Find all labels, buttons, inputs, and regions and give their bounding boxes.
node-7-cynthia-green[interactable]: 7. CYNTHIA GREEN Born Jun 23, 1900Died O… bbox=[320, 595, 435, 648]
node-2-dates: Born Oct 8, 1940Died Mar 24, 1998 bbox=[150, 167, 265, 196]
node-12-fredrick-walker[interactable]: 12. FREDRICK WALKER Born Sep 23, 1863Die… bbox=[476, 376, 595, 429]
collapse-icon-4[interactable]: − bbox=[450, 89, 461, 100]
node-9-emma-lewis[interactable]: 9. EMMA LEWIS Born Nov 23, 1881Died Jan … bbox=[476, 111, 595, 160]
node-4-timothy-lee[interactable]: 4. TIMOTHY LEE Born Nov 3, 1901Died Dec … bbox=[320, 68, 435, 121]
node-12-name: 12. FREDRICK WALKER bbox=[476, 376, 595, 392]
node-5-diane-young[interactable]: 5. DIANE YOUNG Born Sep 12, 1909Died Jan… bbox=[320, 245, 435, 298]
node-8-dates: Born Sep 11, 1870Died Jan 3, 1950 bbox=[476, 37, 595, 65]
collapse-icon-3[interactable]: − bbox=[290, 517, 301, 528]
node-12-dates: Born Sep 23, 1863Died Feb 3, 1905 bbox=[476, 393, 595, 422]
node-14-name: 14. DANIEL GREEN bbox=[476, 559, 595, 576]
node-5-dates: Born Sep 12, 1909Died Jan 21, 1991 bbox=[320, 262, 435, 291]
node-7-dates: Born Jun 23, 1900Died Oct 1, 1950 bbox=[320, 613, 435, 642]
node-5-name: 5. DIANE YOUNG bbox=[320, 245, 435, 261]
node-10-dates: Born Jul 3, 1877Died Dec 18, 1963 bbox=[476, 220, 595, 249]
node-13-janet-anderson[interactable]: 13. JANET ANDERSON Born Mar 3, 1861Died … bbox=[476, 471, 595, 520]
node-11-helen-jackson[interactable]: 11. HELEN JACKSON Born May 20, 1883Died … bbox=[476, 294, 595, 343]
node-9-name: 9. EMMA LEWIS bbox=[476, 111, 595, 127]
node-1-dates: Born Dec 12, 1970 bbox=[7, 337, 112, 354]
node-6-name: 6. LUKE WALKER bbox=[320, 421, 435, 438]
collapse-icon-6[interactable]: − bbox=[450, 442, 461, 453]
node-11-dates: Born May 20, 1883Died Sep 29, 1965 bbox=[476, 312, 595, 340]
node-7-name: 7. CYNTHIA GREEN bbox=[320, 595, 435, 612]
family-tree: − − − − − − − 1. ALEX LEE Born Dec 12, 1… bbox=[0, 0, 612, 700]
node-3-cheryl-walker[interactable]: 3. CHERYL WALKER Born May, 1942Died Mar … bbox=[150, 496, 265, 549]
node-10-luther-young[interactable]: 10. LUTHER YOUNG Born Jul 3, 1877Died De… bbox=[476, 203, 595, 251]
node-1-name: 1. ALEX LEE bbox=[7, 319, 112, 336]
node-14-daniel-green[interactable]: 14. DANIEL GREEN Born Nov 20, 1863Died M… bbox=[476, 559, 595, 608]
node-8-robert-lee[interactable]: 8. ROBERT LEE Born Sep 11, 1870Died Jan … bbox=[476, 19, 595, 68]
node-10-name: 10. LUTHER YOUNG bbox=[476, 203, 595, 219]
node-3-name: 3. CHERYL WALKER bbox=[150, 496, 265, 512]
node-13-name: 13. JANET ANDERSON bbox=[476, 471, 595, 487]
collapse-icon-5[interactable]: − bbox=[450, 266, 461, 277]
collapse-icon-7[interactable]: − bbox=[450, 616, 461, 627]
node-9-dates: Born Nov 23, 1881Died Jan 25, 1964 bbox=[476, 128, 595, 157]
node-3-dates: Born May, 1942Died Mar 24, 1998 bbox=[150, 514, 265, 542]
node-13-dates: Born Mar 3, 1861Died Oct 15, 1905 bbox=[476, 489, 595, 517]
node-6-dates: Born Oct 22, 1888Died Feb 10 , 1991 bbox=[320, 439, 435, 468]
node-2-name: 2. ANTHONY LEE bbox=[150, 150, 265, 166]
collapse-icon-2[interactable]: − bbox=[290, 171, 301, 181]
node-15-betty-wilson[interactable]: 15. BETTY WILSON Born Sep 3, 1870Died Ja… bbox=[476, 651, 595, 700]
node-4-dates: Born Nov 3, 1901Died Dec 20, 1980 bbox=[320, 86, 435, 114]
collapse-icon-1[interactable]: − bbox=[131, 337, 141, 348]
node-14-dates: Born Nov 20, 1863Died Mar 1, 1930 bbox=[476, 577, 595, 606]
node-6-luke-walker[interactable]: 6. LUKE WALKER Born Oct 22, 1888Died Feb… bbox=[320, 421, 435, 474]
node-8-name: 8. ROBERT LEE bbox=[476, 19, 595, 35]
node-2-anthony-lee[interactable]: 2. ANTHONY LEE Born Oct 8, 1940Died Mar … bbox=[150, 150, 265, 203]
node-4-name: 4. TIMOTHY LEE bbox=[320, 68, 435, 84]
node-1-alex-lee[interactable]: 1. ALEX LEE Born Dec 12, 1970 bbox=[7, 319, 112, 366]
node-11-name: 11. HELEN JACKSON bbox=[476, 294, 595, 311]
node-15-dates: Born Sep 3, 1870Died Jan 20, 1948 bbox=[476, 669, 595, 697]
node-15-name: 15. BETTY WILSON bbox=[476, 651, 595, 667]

+++

• [Instructions for the task] From the first line to the last, return the data exactly as written.

• [Completed exercise]
Find all labels, buttons, inputs, and regions and give their bounding boxes.
node-7-cynthia-green[interactable]: 7. CYNTHIA GREEN Born Jun 23, 1900Died O… bbox=[320, 595, 435, 648]
node-2-dates: Born Oct 8, 1940Died Mar 24, 1998 bbox=[150, 167, 265, 196]
node-12-fredrick-walker[interactable]: 12. FREDRICK WALKER Born Sep 23, 1863Die… bbox=[476, 376, 595, 429]
collapse-icon-4[interactable]: − bbox=[450, 89, 461, 100]
node-9-emma-lewis[interactable]: 9. EMMA LEWIS Born Nov 23, 1881Died Jan … bbox=[476, 111, 595, 160]
node-4-timothy-lee[interactable]: 4. TIMOTHY LEE Born Nov 3, 1901Died Dec … bbox=[320, 68, 435, 121]
node-12-name: 12. FREDRICK WALKER bbox=[476, 376, 595, 392]
node-5-diane-young[interactable]: 5. DIANE YOUNG Born Sep 12, 1909Died Jan… bbox=[320, 245, 435, 298]
node-8-dates: Born Sep 11, 1870Died Jan 3, 1950 bbox=[476, 37, 595, 65]
collapse-icon-3[interactable]: − bbox=[290, 517, 301, 528]
node-12-dates: Born Sep 23, 1863Died Feb 3, 1905 bbox=[476, 393, 595, 422]
node-14-name: 14. DANIEL GREEN bbox=[476, 559, 595, 576]
node-5-dates: Born Sep 12, 1909Died Jan 21, 1991 bbox=[320, 262, 435, 291]
node-7-dates: Born Jun 23, 1900Died Oct 1, 1950 bbox=[320, 613, 435, 642]
node-5-name: 5. DIANE YOUNG bbox=[320, 245, 435, 261]
node-10-dates: Born Jul 3, 1877Died Dec 18, 1963 bbox=[476, 220, 595, 249]
node-13-janet-anderson[interactable]: 13. JANET ANDERSON Born Mar 3, 1861Died … bbox=[476, 471, 595, 520]
node-11-helen-jackson[interactable]: 11. HELEN JACKSON Born May 20, 1883Died … bbox=[476, 294, 595, 343]
node-9-name: 9. EMMA LEWIS bbox=[476, 111, 595, 127]
node-1-dates: Born Dec 12, 1970 bbox=[7, 337, 112, 354]
node-6-name: 6. LUKE WALKER bbox=[320, 421, 435, 438]
collapse-icon-6[interactable]: − bbox=[450, 442, 461, 453]
node-11-dates: Born May 20, 1883Died Sep 29, 1965 bbox=[476, 312, 595, 340]
node-7-name: 7. CYNTHIA GREEN bbox=[320, 595, 435, 612]
family-tree: − − − − − − − 1. ALEX LEE Born Dec 12, 1… bbox=[0, 0, 612, 700]
node-3-cheryl-walker[interactable]: 3. CHERYL WALKER Born May, 1942Died Mar … bbox=[150, 496, 265, 549]
node-10-luther-young[interactable]: 10. LUTHER YOUNG Born Jul 3, 1877Died De… bbox=[476, 203, 595, 251]
node-1-name: 1. ALEX LEE bbox=[7, 319, 112, 336]
node-14-daniel-green[interactable]: 14. DANIEL GREEN Born Nov 20, 1863Died M… bbox=[476, 559, 595, 608]
node-8-robert-lee[interactable]: 8. ROBERT LEE Born Sep 11, 1870Died Jan … bbox=[476, 19, 595, 68]
node-10-name: 10. LUTHER YOUNG bbox=[476, 203, 595, 219]
node-3-name: 3. CHERYL WALKER bbox=[150, 496, 265, 512]
node-13-name: 13. JANET ANDERSON bbox=[476, 471, 595, 487]
collapse-icon-5[interactable]: − bbox=[450, 266, 461, 277]
collapse-icon-7[interactable]: − bbox=[450, 616, 461, 627]
node-9-dates: Born Nov 23, 1881Died Jan 25, 1964 bbox=[476, 128, 595, 157]
node-3-dates: Born May, 1942Died Mar 24, 1998 bbox=[150, 514, 265, 542]
node-13-dates: Born Mar 3, 1861Died Oct 15, 1905 bbox=[476, 489, 595, 517]
node-6-dates: Born Oct 22, 1888Died Feb 10 , 1991 bbox=[320, 439, 435, 468]
node-2-name: 2. ANTHONY LEE bbox=[150, 150, 265, 166]
collapse-icon-2[interactable]: − bbox=[290, 171, 301, 181]
node-15-betty-wilson[interactable]: 15. BETTY WILSON Born Sep 3, 1870Died Ja… bbox=[476, 651, 595, 700]
node-4-dates: Born Nov 3, 1901Died Dec 20, 1980 bbox=[320, 86, 435, 114]
collapse-icon-1[interactable]: − bbox=[131, 337, 141, 348]
node-14-dates: Born Nov 20, 1863Died Mar 1, 1930 bbox=[476, 577, 595, 606]
node-6-luke-walker[interactable]: 6. LUKE WALKER Born Oct 22, 1888Died Feb… bbox=[320, 421, 435, 474]
node-8-name: 8. ROBERT LEE bbox=[476, 19, 595, 35]
node-2-anthony-lee[interactable]: 2. ANTHONY LEE Born Oct 8, 1940Died Mar … bbox=[150, 150, 265, 203]
node-4-name: 4. TIMOTHY LEE bbox=[320, 68, 435, 84]
node-1-alex-lee[interactable]: 1. ALEX LEE Born Dec 12, 1970 bbox=[7, 319, 112, 366]
node-11-name: 11. HELEN JACKSON bbox=[476, 294, 595, 311]
node-15-dates: Born Sep 3, 1870Died Jan 20, 1948 bbox=[476, 669, 595, 697]
node-15-name: 15. BETTY WILSON bbox=[476, 651, 595, 667]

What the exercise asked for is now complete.